Rahasianya ternyata adalah karena adaptasi fisiologi padi, dimana dengan jumlah bibit 20 -30 masing-masing bibit padi yang berada ditengah rumpun akan terjepit dan cenderung menjadi indukan utama yang produktif dan menghasilkan malai yang prima. Sedangkan bibit yang berada di pinggir rumpun akan menghasilkan 1-3 anakan yang semuanya produktif.

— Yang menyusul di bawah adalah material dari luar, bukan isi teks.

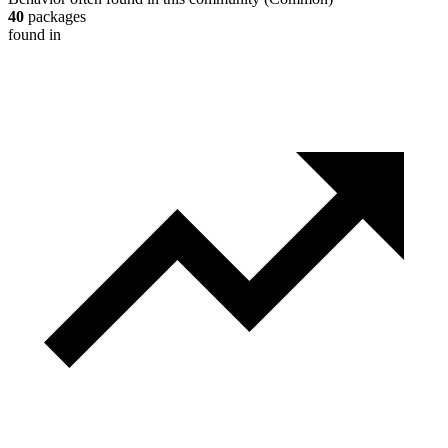
40
packages
found in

Jadi kesimpulannya : dengan jumlah bibit 20 – 30 per lubang akan menghasilkan anakan produktif sekitar 40 -60 anakan/rumpun sehingga jumlah indukan dan anakan produktif inilah yang akan menghasilkan peningkatan produktivitas dan produksi. Namun dengan banyaknya jumlah bibit yang digunakan, maka benih yang digunakan lebih banyak dari teknik yang biasa dipakai. Sebagai perbandingan benih yang dibutuhkan dengan cara biasa sebanyak 25 kg/ha maka untuk teknologi hazton benih yang dibutuhkan sebanyak 125 kg/ha. Walaupun menggunakan benih yang cukup banyak sang penemu mengklaim dengan menggunakan teknologi hazton petani tetap mendapatkan keuntungan yang besar. Pupuk yang digunakan pun lebih banyak 10 – 25 % dari takaran normal, hanya saja pupuk menjadi lebih efisien karena diserap oleh indukan atau anakan produktif sehingga tanaman menjadi lebih subur. Selain itu teknologi hazton juga menggunakan bibit semai tua yaitu 30 – 35 hari setelah semai terutama untuk daerah endemik hama keong mas dan orong-orong serta lokasi yang terserang banjir.
Hanya saja, teknologi ini masih diragukan efektivitasnya oleh beberapa pihak. Ini dikarenakan dalam teori bercocok tanam penggunaan bibit sebanyak 25 – 30 akan mengakibatkan tanaman akan saling berkompetisi dalam penyerapan unsur hara sehingga akan menyebabkan tanaman tumbuh rendah. Selain itu penggunaan benih yang banyak menyebabkan meningkatnya biaya usaha tani petani. Saat ini pengkajian terhadap teknologi hazton sedang dilaksanakan oleh Balai Besar Penelitian Padi (BB Padi) Sukamandi dengan pembanding teknologi PTT dan metode SRI. Di tengah-tengah upaya Pemerintah dalam mencapai swasembada pangan dan program UPSUS, kita sebagai masyarakat dan konsumen yang ikut berperan sangat menunggu hasilnya. Apapun itu hasilnya patut kita hargai sebagai upaya mendukung program Pemerintah dan untuk kesejahteraan petani.